Operator: Good morning, ladies and gentlemen, and welcome to Gran Tierra Energy’s Results Conference Call for the First Quarter 2025. My name is Shannon, and I will be your coordinator for today. [Operator Instructions] I would like to remind everyone that this conference call is being webcast and recorded today, May 2, 2025 at 11:00 a.m. Eastern Time. Today’s discussion may include certain forward-looking information as well as certain non-GAAP financial measures. Please refer to the earnings and operational update press release we issued yesterday for important disclaimers with regard to this information and reconciliations of any non-GAAP measures discussed on today’s call. Any production volumes are based on working interest sales before royalties.

Finally, this earnings call is the property of Gran Tierra Energy, Inc. Any copy and/or rebroadcasting of this call is expressly forbidden without the written consent of Gran Tierra Energy. I will now turn the conference call over to Gary Guidry, President and Chief Executive Officer of Gran Tierra. Mr. Guidry, please go ahead.

Gary Guidry: Thank you, operator. Good morning, and thanks for joining us for Gran Tierra’s first quarter 2025 results conference call. My name is Gary Guidry, President and Chief Executive Officer. And with me today are Ryan Ellson, our Executive Vice President and Chief Financial Officer; and Sebastien Morin, our Chief Operating Officer. On Thursday, May 1, 2025, we issued a press release that included detailed information about our first quarter 2025 results, which is available on our website. Ryan and Sebastian will now make a few brief comments, and then we will open the line for questions. Immediately following the earnings call, at 10:00 a.m. Mountain Time, 12:00 noon Eastern Time, we will be holding our Annual General Meeting of Shareholders.
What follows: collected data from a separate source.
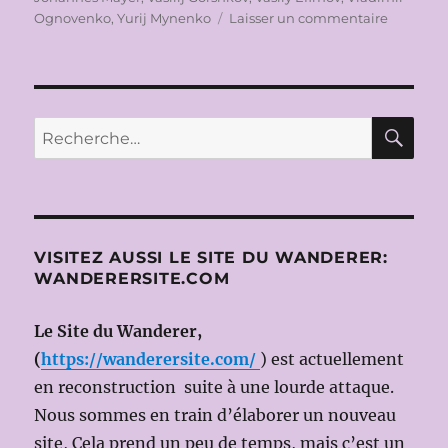
sur
Ognovenko
,
Yurij Mynenko
Laisser un commentaire
OPERA
NATION
DE
PARIS
2016-
RE
Recherche
2017:
pour :
LA
FILLE
DE
NEIGE
(SNEGO
VISITEZ AUSSI LE SITE DU WANDERER:
СНЕГУР
WANDERERSITE.COM
de
Nikolai
Le Site du Wanderer,
RIMSKI
KORSAK
(
https://wanderersite.com/
) est actuellement
le
en reconstruction suite à une lourde attaque.
3
Nous sommes en train d’élaborer un nouveau
MAI
2017
site, Cela prend un peu de temps, mais c’est un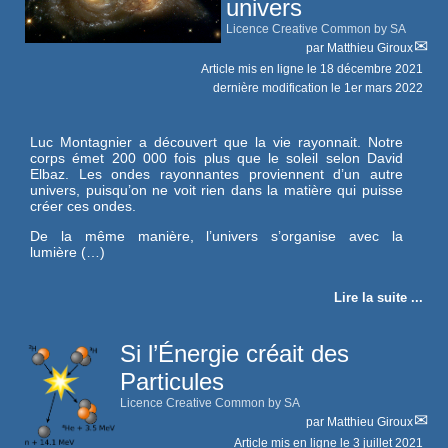
univers
Licence Creative Common by SA
par
Matthieu Giroux
Article mis en ligne le
18 décembre 2021
dernière modification le 1er mars 2022
Luc Montagnier a découvert que la vie rayonnait. Notre
corps émet 200 000 fois plus que le soleil selon David
Elbaz. Les ondes rayonnantes proviennent d’un autre
univers, puisqu’on ne voit rien dans la matière qui puisse
créer ces ondes.
De la même manière, l’univers s’organise avec la
lumière (…)
Lire la suite ...
Si l’Énergie créait des
Particules
Licence Creative Common by SA
par
Matthieu Giroux
Article mis en ligne le
3 juillet 2021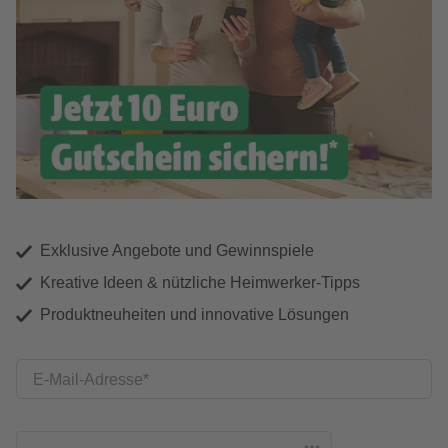
Exklusive Angebote und Gewinnspiele
Kreative Ideen & nützliche Heimwerker-Tipps
Produktneuheiten und innovative Lösungen
E-Mail-Adresse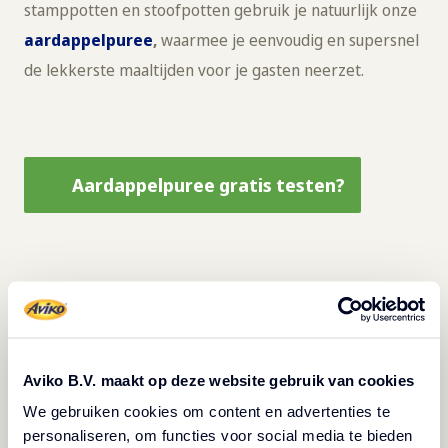
stamppotten en stoofpotten gebruik je natuurlijk onze
aardappelpuree
,
waarmee je
eenvoudig en supersnel
de lekkerste maaltijden voor je gasten neerzet.
Aardappelpuree gratis testen?
Deze topics vind je ook
interessant ;)
Aviko B.V. maakt op deze website gebruik van cookies
We gebruiken cookies om content en advertenties te
personaliseren, om functies voor social media te bieden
During the meeting, I will give a brief overview of Gran Tierra, where the company is heading. We invite you to join us after this call. Dial-in instructions can be found on our website. I will now turn the call over to Ryan, who will discuss key financial highlights from our first quarter results.
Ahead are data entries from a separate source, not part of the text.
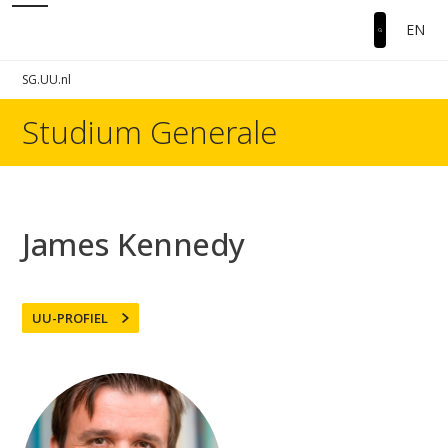
EN
SG.UU.nl
Studium Generale
James Kennedy
UU-PROFIEL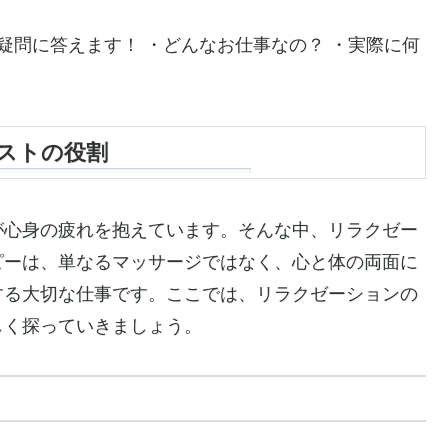
疑問に答えます！ ・どんなお仕事なの？ ・実際に何
ストの役割
が心身の疲れを抱えています。そんな中、リラクゼー
ピーは、単なるマッサージではなく、心と体の両面に
する大切な仕事です。ここでは、リラクゼーションの
しく探っていきましょう。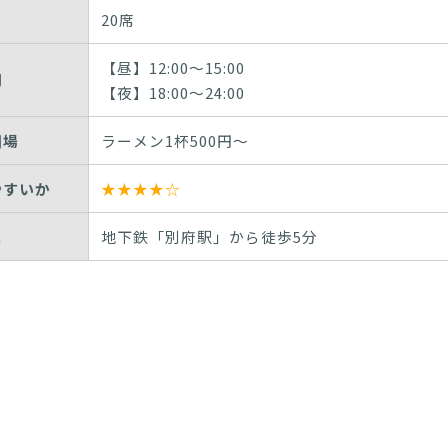
20席
【昼】12:00～15:00
間
【夜】18:00～24:00
相場
ラーメン1杯500円～
やすいか
★★★★☆
ス
地下鉄「別府駅」から徒歩5分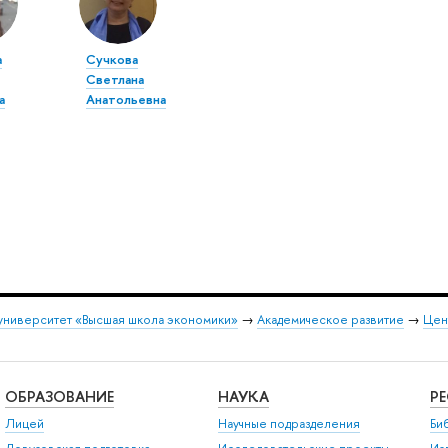
а
Сучкова
Светлана
а
Анатольевна
университет «Высшая школа экономики»
→
Академическое развитие
→
Цен
ОБРАЗОВАНИЕ
НАУКА
Р
Лицей
Научные подразделения
Би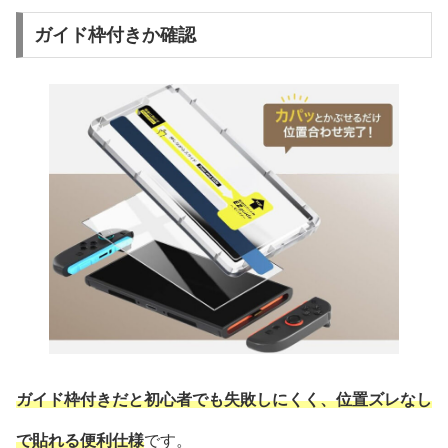
ガイド枠付きか確認
ガイド枠付きだと初心者でも失敗しにくく、位置ズレなし
で貼れる便利仕様
です。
Ryan Ellson: Good morning, everyone. Our first quarter performance reflects strong operational execution and disciplined financial management. Our front-loaded 2025 capital program, which had up to 5 rigs active during the quarter, delivered record drilling times and significant cost efficiency across all our key assets that Sebastien will discuss. Gran Tierra achieved first quarter 2025 average working interest production of approximately 46,619 BOE per day, which was 14% higher than fourth quarter 2024 and 45% higher year-over-year due to the recognition of 3 full months of production from Canada and positive exploration well results in Ecuador. During the first quarter of 2025, Gran Tierra incurred a net loss of $19 million, compared to a net loss of $34 million in the prior quarter.
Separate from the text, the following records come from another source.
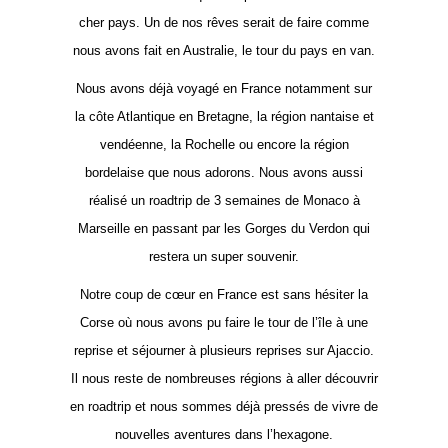
cher pays. Un de nos rêves serait de faire comme
nous avons fait en Australie, le tour du pays en van.
Nous avons déjà voyagé en France notamment sur
la côte Atlantique en Bretagne, la région nantaise et
vendéenne, la Rochelle ou encore la région
bordelaise que nous adorons. Nous avons aussi
réalisé un roadtrip de 3 semaines de Monaco à
Marseille en passant par les Gorges du Verdon qui
restera un super souvenir.
Notre coup de cœur en France est sans hésiter la
Corse où nous avons pu faire le tour de l’île à une
reprise et séjourner à plusieurs reprises sur Ajaccio.
Il nous reste de nombreuses régions à aller découvrir
en roadtrip et nous sommes déjà pressés de vivre de
nouvelles aventures dans l’hexagone.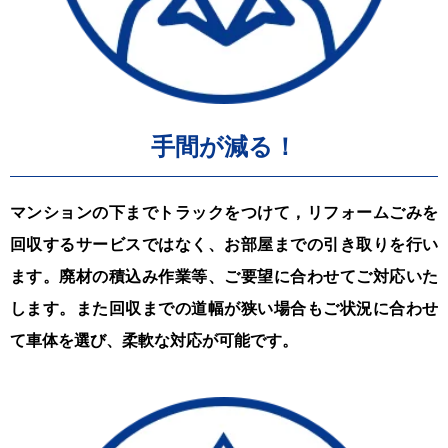
手間が減る！
マンションの下までトラックをつけて，リフォームごみを
回収するサービスではなく、お部屋までの引き取りを行い
ます。廃材の積込み作業等、ご要望に合わせてご対応いた
します。また回収までの道幅が狭い場合もご状況に合わせ
て車体を選び、柔軟な対応が可能です。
The company generated adjusted EBITDA of $85 million, versus $76 million in the prior quarter and $95 million in the first quarter of 2024. 12-month trailing net debt to adjusted EBITDA was 1.9x. However, this only accounts for 5 months of Canadian adjusted EBITDA, and we continue to have long-term target of 1x. Funds flow from operations was $55 million or $1.55 per share, up 25% from Q4 2024 and down 26% from the first quarter of 2024 because of lower oil prices. Gran Tierra’s capital expenditures of $95 million were higher than the $79 million in the prior quarter and $55 million in the first quarter of 2024 as a result of the addition of the Canadian development program, an active exploration — Ecuador exploration program, and development activities in the Cohembi field during the quarter.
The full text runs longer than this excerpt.